The Competition and Consumer Authority (CCA) has unveiled substantial financial difficulties that have obstructed the execution of its Strategic Plan, initiated in 2020. The Authority reported a net deficit of P13 million for the fiscal year concluding March 31, 2024, with liabilities exceeding assets by more than P6.6 million. Furthermore, current liabilities surpassed current assets by P4 million.
In its annual report, the CCA disclosed receipt of P42 million in government funding, accompanied by a commitment letter from the Ministry of Trade and Industry, guaranteeing ongoing financial support. Despite this, financial constraints have substantially impaired the Authority’s capacity to fulfill its mandate effectively. “At the current funding levels, the Authority has not been able to fully implement its Strategic Plan,” the report noted, further stating that operational costs have significantly depleted the subvention.
The Board of Directors is actively negotiating with the ministry to secure additional funding, which is crucial for the Authority to fulfill its responsibilities. As an interim measure, the CCA has adopted rigorous cost-saving strategies to sustain operations.
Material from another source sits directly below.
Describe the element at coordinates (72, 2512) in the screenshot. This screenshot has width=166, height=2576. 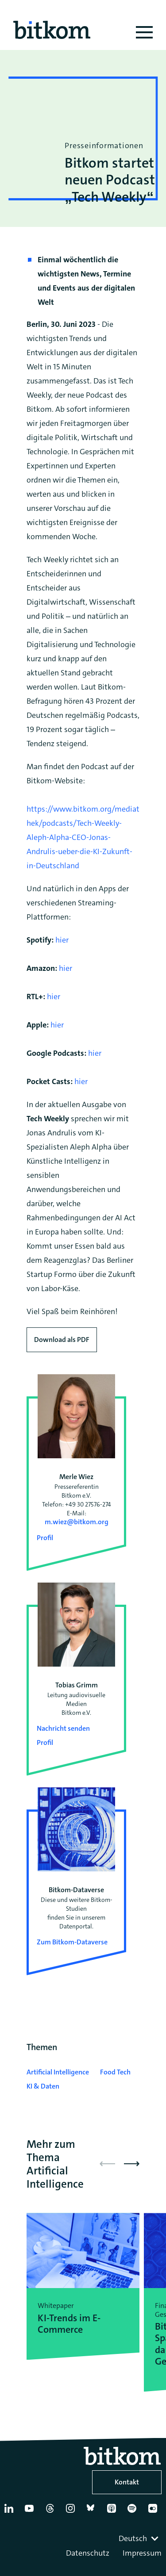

Directors underscored the necessity of aligning expenditure with the available budget, though this approach has offered only limited respite.
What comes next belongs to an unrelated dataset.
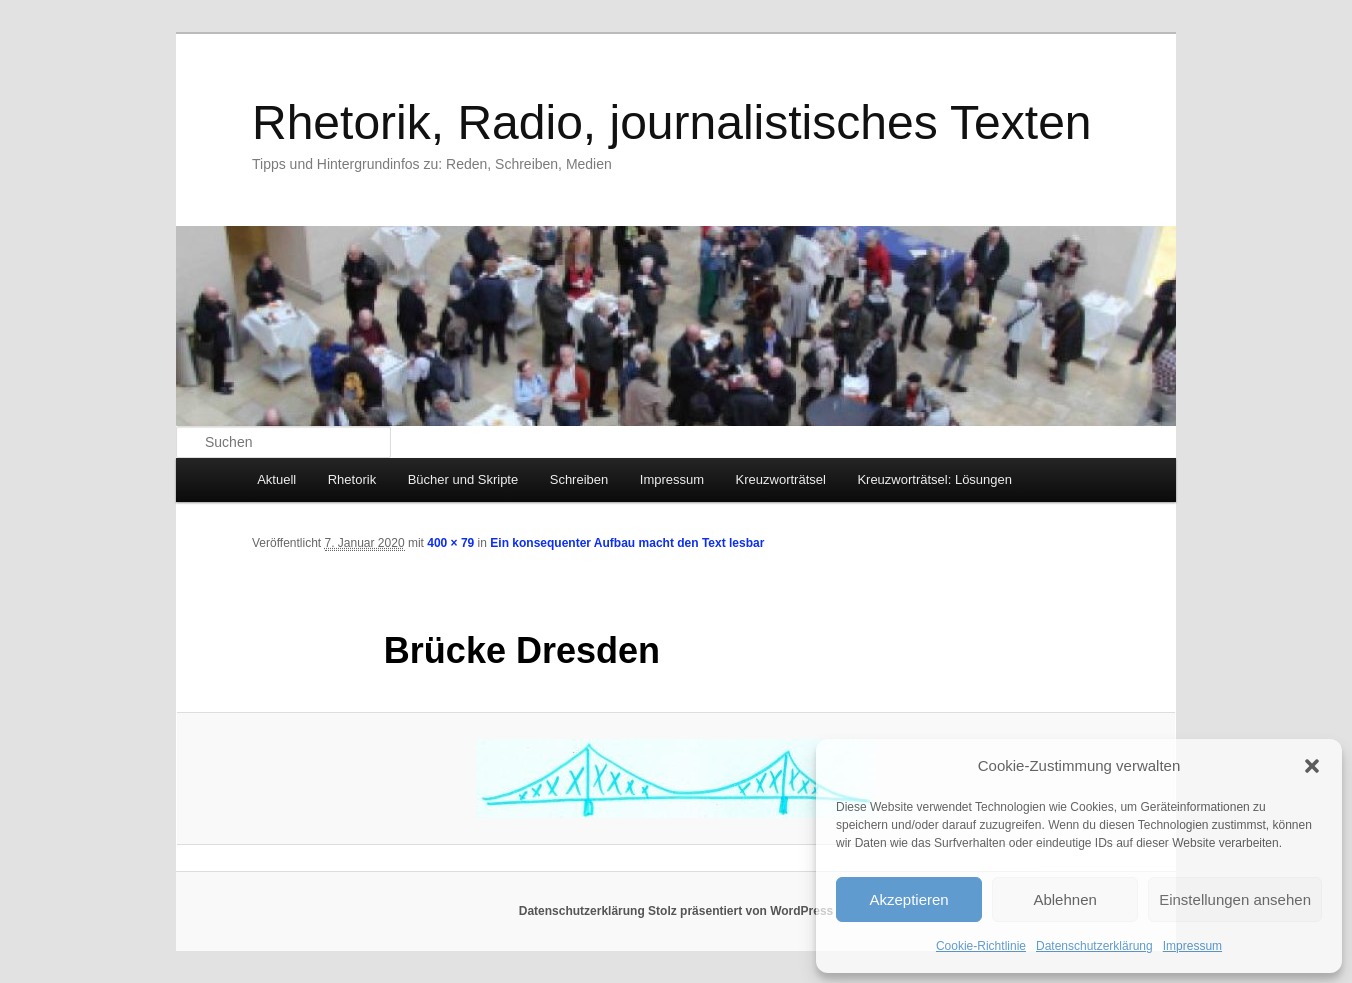 The width and height of the screenshot is (1352, 983). What do you see at coordinates (450, 543) in the screenshot?
I see `400 × 79` at bounding box center [450, 543].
Directors also emphasized the government’s crucial role in ensuring the Authority’s continued operations. A formal assurance letter from the Ministry of Trade and Industry confirmed financial support for the upcoming 12 months. This assurance has somewhat mitigated concerns regarding the Authority’s viability as an ongoing entity. Nonetheless, the financial challenges have introduced uncertainty regarding its long-term sustainability, necessitating urgent and collective solutions.
Despite these setbacks, the Authority achieved significant milestones during the reviewed year. It processed 71 merger cases, marking a 31% increase from the previous year’s 54 cases, attributed to the gradual revival of global economic activity. Of these, 58 mergers received unconditional approval, five were approved with conditions, and one was prohibited. This increase underscores the Authority’s crucial role in promoting competition and safeguarding consumer interests, even amidst financial constraints.
The CCA remains hopeful that with adequate funding and effective cost management, it will continue to champion economic equity in Botswana. However, stakeholders are urged to support the Authority’s initiatives to ensure it accomplishes its strategic objectives, which are essential for the nation’s economic stability and growth.